In Gainesville, officers are becoming targets for violence, the department shared on Facebook. Officers have dealt with people throwing rocks, bottles and fireworks at them while on duty.

There have been two incidents of violence to officer off duty within the past week. One officer had their patrol car set on fire at their home, and another needed medical attention after a man with a sharp object attacked them.

Despite the attacks, the police say they are still proud to serve their community.

“We will continue to protect and serve as the professionals that we are,” Gainesville police said in their statement. “We do not oppose you; we stand with you. We stand firm against violence. We stand firm for you, the community. As a community, we must stay united against destruction and violence.”

Dunwoody police Chief Billy Grogan said in his statement that he was sickened by what he saw in the video of Floyd’s arrest. He believes that the conduct by all the officers involved was unacceptable, and they should all be held accountable.

RELATED: Police Across Georgia Issue Statements In The Wake of George Floyd's Death

“I can assure our citizens that the Dunwoody Police Department values the lives of all people and do not take our oath and the responsibilities we have as police officers and as human beings lightly,” Grogan said. “Our culture is one of collaboration, partnerships and service.”

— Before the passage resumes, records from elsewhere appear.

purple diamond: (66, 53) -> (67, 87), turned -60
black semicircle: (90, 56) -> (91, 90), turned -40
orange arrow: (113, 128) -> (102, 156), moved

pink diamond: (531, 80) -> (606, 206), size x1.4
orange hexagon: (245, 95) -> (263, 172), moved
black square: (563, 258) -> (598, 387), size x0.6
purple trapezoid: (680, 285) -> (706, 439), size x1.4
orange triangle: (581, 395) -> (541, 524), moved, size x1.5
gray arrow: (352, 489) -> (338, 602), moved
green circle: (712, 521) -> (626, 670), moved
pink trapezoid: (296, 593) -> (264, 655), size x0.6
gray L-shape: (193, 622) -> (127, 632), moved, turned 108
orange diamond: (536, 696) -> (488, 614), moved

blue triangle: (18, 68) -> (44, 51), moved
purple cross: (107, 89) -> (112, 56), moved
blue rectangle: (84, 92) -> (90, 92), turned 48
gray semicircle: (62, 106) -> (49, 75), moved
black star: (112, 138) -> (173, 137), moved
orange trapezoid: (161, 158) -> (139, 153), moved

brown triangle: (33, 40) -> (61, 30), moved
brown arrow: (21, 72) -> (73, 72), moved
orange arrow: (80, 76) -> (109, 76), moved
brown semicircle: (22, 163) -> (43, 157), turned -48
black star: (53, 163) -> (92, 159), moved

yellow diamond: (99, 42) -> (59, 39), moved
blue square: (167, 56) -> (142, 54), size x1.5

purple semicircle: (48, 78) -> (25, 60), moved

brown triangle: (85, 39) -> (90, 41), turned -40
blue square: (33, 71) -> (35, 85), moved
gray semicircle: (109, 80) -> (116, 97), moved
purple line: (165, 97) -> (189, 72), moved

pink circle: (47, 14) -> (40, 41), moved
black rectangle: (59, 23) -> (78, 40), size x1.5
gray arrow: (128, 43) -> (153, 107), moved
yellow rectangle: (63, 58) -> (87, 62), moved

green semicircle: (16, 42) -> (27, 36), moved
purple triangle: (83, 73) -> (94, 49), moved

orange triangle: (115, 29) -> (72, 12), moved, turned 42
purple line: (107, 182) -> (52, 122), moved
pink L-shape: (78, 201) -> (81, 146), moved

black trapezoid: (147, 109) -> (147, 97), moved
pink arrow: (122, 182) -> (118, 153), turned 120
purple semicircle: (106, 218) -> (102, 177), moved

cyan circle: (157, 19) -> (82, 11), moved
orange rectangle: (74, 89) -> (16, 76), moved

Grogan applauded the protesters who held a peaceful demonstration outside the department on June 1 and condemned those who took part in the looting and riots that have occurred throughout the U.S.

“The destruction and burning of buildings, the looting of property and the violence against the police and innocent civilians must stop,” Grogan said. “I believe the majority of people who are outraged by what happened in Minneapolis want to help change things for the better and are peaceful protesters. Yet, their just cause is being hijacked by these looters and rioters.”

“We feel the pain of our citizens during this horrific demonstration of injustice by the four officers during the arrest of Mr. George Floyd,” Douglasville Police Chief Gary Sparks said in his statement to his citizens.

Sparks praised the people of Douglasville and his officers for holding a peaceful protest in response to George’s death on May 31.

“Let’s continue following the peace that passes all understanding for righteous justice for all because we know that a threat to justice anywhere is a threat to justice everywhere,” Sparks said.

Sparks also announced that Douglasville police are creating an open forum for people to express their concerns about the issues surrounding Floyd’s death in the coming days.

Decatur Police Chief Mike Booker said that while the acts exhibited by the police officer involved in Floyd’s arrest are painful to observe, he wants Decatur to know that is not their police department.

“It saddens us deeply as systemic poor decisions or improper training, or even worse, create a tragic event that sheds a bad light on all Police Officers,” Booker said in his statement. “While some in our community exhibit values, thoughts, or actions that can only be interpreted as racially motivated, this is not your Police Department.”

Booker also said that the Decatur Police Department takes pride in hiring the best people to become officers and encourage them to engage in the community they serve.

“In all of our actions, safety comes first, and the use of excessive force is never acceptable,” Booker said. “Our officers are trained to de-escalate situations and to use dialogue and respect in all situations.”

The law enforcement leaders of these five communities are the latest to condemn the actions of the arresting officers involved in George Floyd’s death and reassure their citizens that their departments will never act that way.

Last week, leaders across Georgia, including Atlanta Police Chief Erika Shields and Baldwin County Sheriff Bill Massee, voiced the same message after Floyd’s death went viral, resulting in the firing of the four Minneapolis officers.